NASW is continuing the fight to support voter rights as a member of the Leadership Conference on Civil and Human Rights.
Staff from NASW attended the organization’s “Moving Voting Rights Forward: A Conference on Strategy for 2014 and Beyond,” hosted in Washington, D.C., last month.
The Voting Rights Amendment Act (H.R. 3899; S. 1945), which was introduced in Congress in January, was a focal point of the event. The bipartisan bill seeks to address challenges facing voters after the U.S. Supreme Court made a ruling in 2013 for the case Holder v. Shelby County.
The high court struck down the coverage formula, also known as Section 5 of the Voter Rights Act of 1965, which required certain areas of the country with a history of voter discrimination to seek federal approval before altering their voting laws.
Melvin Wilson, manager of the NASW Department of Social Justice and Human Rights, said the social justice community and NASW strongly disagree with the court ruling.
The February conference offered supporters of voting rights across the country an opportunity to network, discuss mutual challenges and develop strategies for success in making sure voters are treated fairly.

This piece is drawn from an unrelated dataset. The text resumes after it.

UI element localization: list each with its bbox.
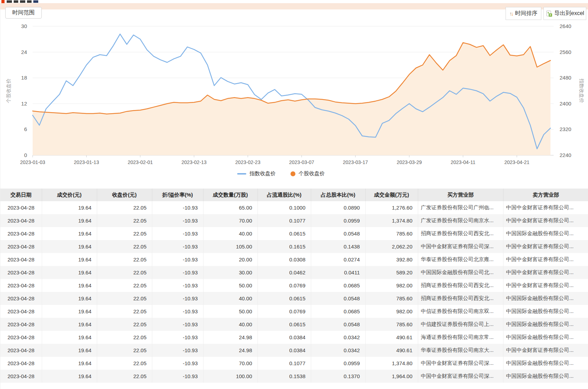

Wilson said U.S. Rep. John Lewis, D-Ga., gave an inspiring speech at a reception in the Library of Congress the night before the conference.
“He reminded the audience of what he and other civil rights proponents went through to obtain voter rights,” Wilson said.
The conference offered new insight into the pros and cons of the Voter Rights Amendment Act as well as an opportunity to examine polling data on voter rights issues, Wilson said.
Dina Kastner, senior field organizer at NASW, also attended the conference. She said she was most impressed that the Voter Rights Amendment bill has bipartisan support, and she enjoyed hearing from Bart Forsyth, chief of staff for U.S. Rep. Jim Sensenbrenner, R-Wis., who co-sponsored the introduction of the bill along with Rep. John Conyers, D-Mich.“One of the breakout sessions I attended focused on state outreach efforts and we got to hear from everyone in the room,” Kastner said. “Different people represented organizations from across the country.”
She said an NASW advocacy alert, which will encourage NASW members to contact their congressional representatives to support the Voter Rights Amendment Act, is expected soon.
Wilson said it is especially imperative that Republican representatives in Congress are encouraged to support the bill to ensure its bipartisan success.
Lawmakers have indicated that they expect to take action on the proposal by the end of July, he said.
Lorraine Miller, interim president and CEO of the NAACP, told conference attendees that they need to stand together if they want the Voter Rights Amendment Act passed into law.
“We can do this together,” she said in her closing remarks. “Let’s do this and get this work done.”
Wade Henderson, president and CEO of The Leadership Conference on Civil and Human Rights, said the conference accomplished its goal of identifying “where we are today and the challenges we face and where do we go from here.”
He said progress is not inevitable, however.
“You have to make them happen,” he told attendees. “The challenge we face is a great one.”